What the task asks: I'd like every entry transcribed word for word, with no pictures.

Records for this exercise:
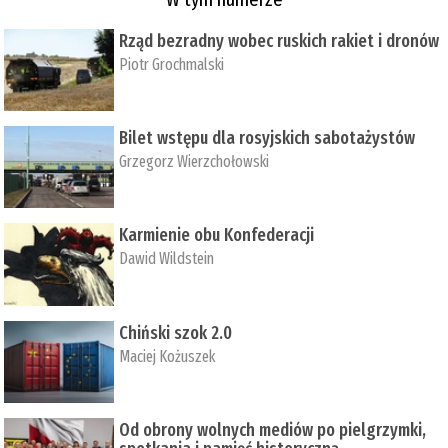
Rząd bezradny wobec ruskich rakiet i dronów
Piotr Grochmalski
Bilet wstępu dla rosyjskich sabotażystów
Grzegorz Wierzchołowski
Karmienie obu Konfederacji
Dawid Wildstein
Chiński szok 2.0
Maciej Kożuszek
Od obrony wolnych mediów po pielgrzymki,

Answer section:
Rząd bezradny wobec ruskich rakiet i dronów
Piotr Grochmalski
Bilet wstępu dla rosyjskich sabotażystów
Grzegorz Wierzchołowski
Karmienie obu Konfederacji
Dawid Wildstein
Chiński szok 2.0
Maciej Kożuszek
Od obrony wolnych mediów po pielgrzymki,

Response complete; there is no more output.